Le génie et le ridicule partagent une frontière particulièrement fine. L’histoire du cinéma est d’ailleurs jalonnée de films clivants à la structure ou au propos tangent qui flirtent avec cette ligne rouge. Si récemment un Mother ! a particulièrement cristallisé cette question chez les spectateurs - professionnels ou non, gageons que A Ghost Story a lui aussi le potentiel pour alimenter de futurs débats enflammés.

Le pitch est minimal : un accident. Un mort. Un fantôme.

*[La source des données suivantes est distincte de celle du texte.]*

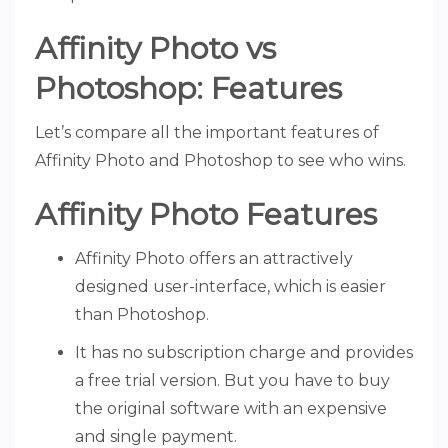
Affinity Photo vs
Photoshop: Features
Let’s compare all the important features of
Affinity Photo and Photoshop to see who wins.
Affinity Photo Features
Affinity Photo offers an attractively
designed user-interface, which is easier
than Photoshop.
It has no subscription charge and provides
a free trial version. But you have to buy
the original software with an expensive
and single payment.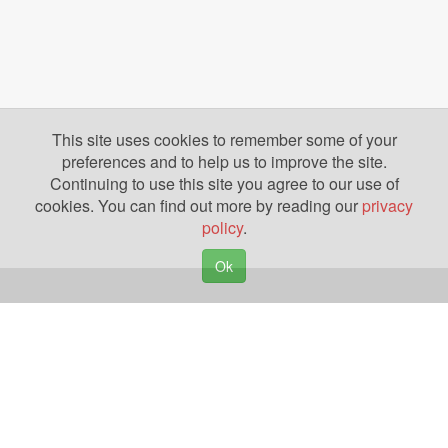
This site uses cookies to remember some of your
preferences and to help us to improve the site.
Continuing to use this site you agree to our use of
cookies. You can find out more by reading our
privacy
policy
.
Ok
Copyright © 2026. Yazing is a Registered Trademark, All Rights Reserved
Privacy Policy
Terms of Use
Disclosures
News
Help
Gear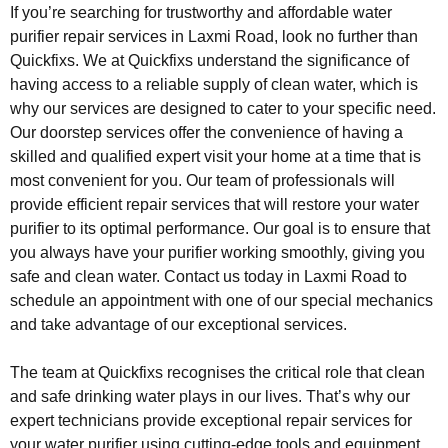
If you’re searching for trustworthy and affordable water
purifier repair services in Laxmi Road, look no further than
Quickfixs. We at Quickfixs understand the significance of
having access to a reliable supply of clean water, which is
why our services are designed to cater to your specific need.
Our doorstep services offer the convenience of having a
skilled and qualified expert visit your home at a time that is
most convenient for you. Our team of professionals will
provide efficient repair services that will restore your water
purifier to its optimal performance. Our goal is to ensure that
you always have your purifier working smoothly, giving you
safe and clean water. Contact us today in Laxmi Road to
schedule an appointment with one of our special mechanics
and take advantage of our exceptional services.
The team at Quickfixs recognises the critical role that clean
and safe drinking water plays in our lives. That’s why our
expert technicians provide exceptional repair services for
your water purifier using cutting-edge tools and equipment.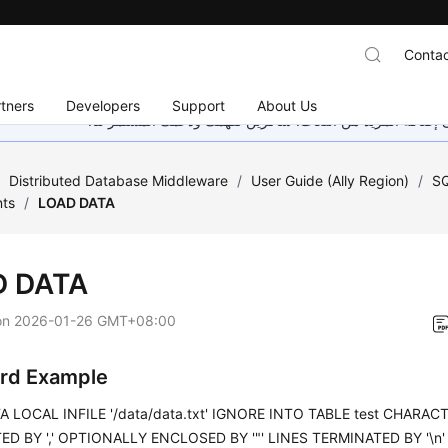
Contac
tners
Developers
Support
About Us
هذه الصفحة غير متوفرة حاليًا بلغتك المحلية. نحن نعمل جاهد
/
Distributed Database Middleware
/
User Guide (Ally Region)
/
SQ
ts
/
LOAD DATA
D DATA
on
2026-01-26 GMT+08:00
rd Example
 LOCAL INFILE '/data/data.txt' IGNORE INTO TABLE test CHARACTE
D BY ',' OPTIONALLY ENCLOSED BY '"' LINES TERMINATED BY '\n' (id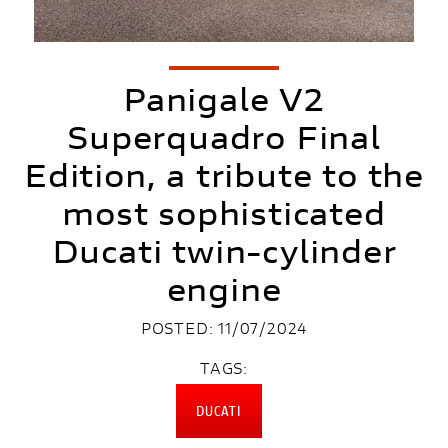
Panigale V2
Superquadro Final
Edition, a tribute to the
most sophisticated
Ducati twin-cylinder
engine
POSTED: 11/07/2024
TAGS:
DUCATI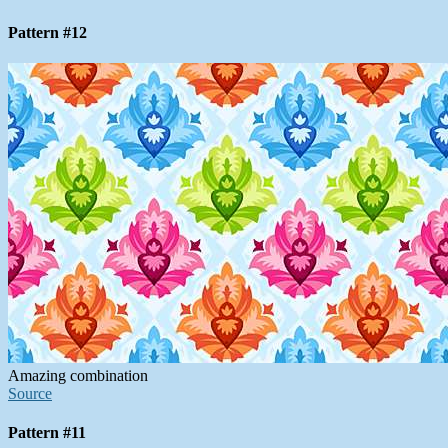
Pattern #12
Amazing combination
Source
Pattern #11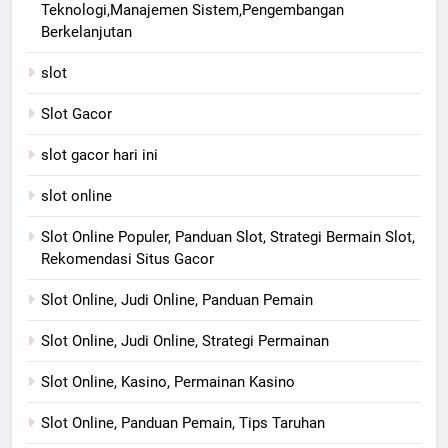
Teknologi,Manajemen Sistem,Pengembangan
Berkelanjutan
slot
Slot Gacor
slot gacor hari ini
slot online
Slot Online Populer, Panduan Slot, Strategi Bermain Slot,
Rekomendasi Situs Gacor
Slot Online, Judi Online, Panduan Pemain
Slot Online, Judi Online, Strategi Permainan
Slot Online, Kasino, Permainan Kasino
Slot Online, Panduan Pemain, Tips Taruhan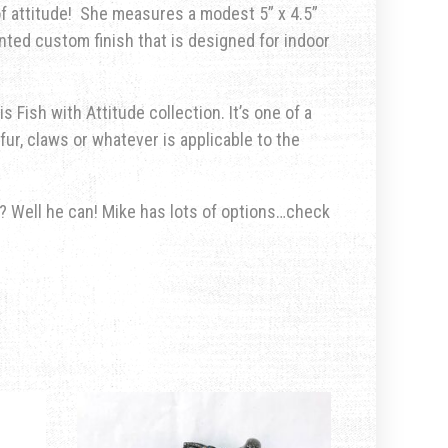
of attitude!
She measures a modest
5” x 4.5”
inted custom finish that is designed for indoor
s Fish with Attitude collection. It’s one of a
fur, claws or whatever is applicable to the
u? Well he can! Mike has lots of options…check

Délaissant le terrain horrifique et ses sentiers balisés (jump scare, mouvements brusques de caméra, lents travellings angoissants) David Lowery prend à rebours le genre en nous proposant d’adopter le point de vue du spectre. Cette histoire de fantôme au sens propre nous plonge alors dans une expérience hors du temps, un état de repos et de passivité, une mise en abyme géniale où nous devenons spectateurs d’un spectateur. Loin de la nonne démoniaque et acharnée d’un James Wan, le revenant de A Ghost Story n’est pas particulièrement enclin à semer l’épouvante. La vengeance ne l’intéresse pas. Il erre et contemple la vie qui suit irrémédiablement son cours. En filmant l’inertie, David Lowery saisit paradoxalement le cours de l’existence.

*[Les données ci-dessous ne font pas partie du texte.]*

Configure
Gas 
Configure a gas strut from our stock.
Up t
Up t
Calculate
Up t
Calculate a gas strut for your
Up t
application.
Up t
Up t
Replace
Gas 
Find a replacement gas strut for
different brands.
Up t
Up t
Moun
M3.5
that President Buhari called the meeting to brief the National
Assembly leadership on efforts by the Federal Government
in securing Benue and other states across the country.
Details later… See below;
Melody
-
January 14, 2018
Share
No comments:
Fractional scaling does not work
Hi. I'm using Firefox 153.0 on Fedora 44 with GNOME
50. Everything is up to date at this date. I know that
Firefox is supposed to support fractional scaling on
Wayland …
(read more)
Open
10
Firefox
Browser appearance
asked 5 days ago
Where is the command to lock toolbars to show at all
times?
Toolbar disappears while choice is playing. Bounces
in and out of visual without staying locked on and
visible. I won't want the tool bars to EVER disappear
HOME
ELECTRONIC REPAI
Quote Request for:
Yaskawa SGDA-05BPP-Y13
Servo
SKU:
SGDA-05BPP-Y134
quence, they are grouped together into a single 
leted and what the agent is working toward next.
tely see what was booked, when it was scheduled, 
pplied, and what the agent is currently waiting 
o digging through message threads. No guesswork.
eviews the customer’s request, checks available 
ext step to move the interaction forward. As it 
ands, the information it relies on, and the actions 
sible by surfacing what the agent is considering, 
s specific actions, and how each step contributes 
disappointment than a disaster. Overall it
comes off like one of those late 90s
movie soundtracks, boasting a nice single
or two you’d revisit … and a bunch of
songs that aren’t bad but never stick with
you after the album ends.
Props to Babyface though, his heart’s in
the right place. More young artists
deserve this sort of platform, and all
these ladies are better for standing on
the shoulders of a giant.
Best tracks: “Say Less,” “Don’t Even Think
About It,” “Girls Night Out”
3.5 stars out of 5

Réhabilitant l’imagerie du spectre en drap blanc, David Lowery explore de manière très simple la question du deuil dans une première partie, avant de faire varier la trajectoire vers des sommets plus universels et métaphysiques sur la relativité du temps et l’impermanence des choses. Cette histoire de fantôme devient celle des fantômes et donc par miroir, celles des vivants. Porté par une mise en scène au rythme plutôt lent, souvent en plans fixes, avec beaucoup de poésie et de belles fulgurances visuelles, le film touche au but : montrer les morts pour raconter les vivants.

Malgré quelques tics auteurisants hipsters assez rédhibitoires comme ce format 4:3 retravaillé façon polaroïd, une scène de tarte beaucoup trop longue ou un monologue plutôt lourd lors d’une soirée, l’ensemble reste d’une force et d’une beauté hiératique sidérantes.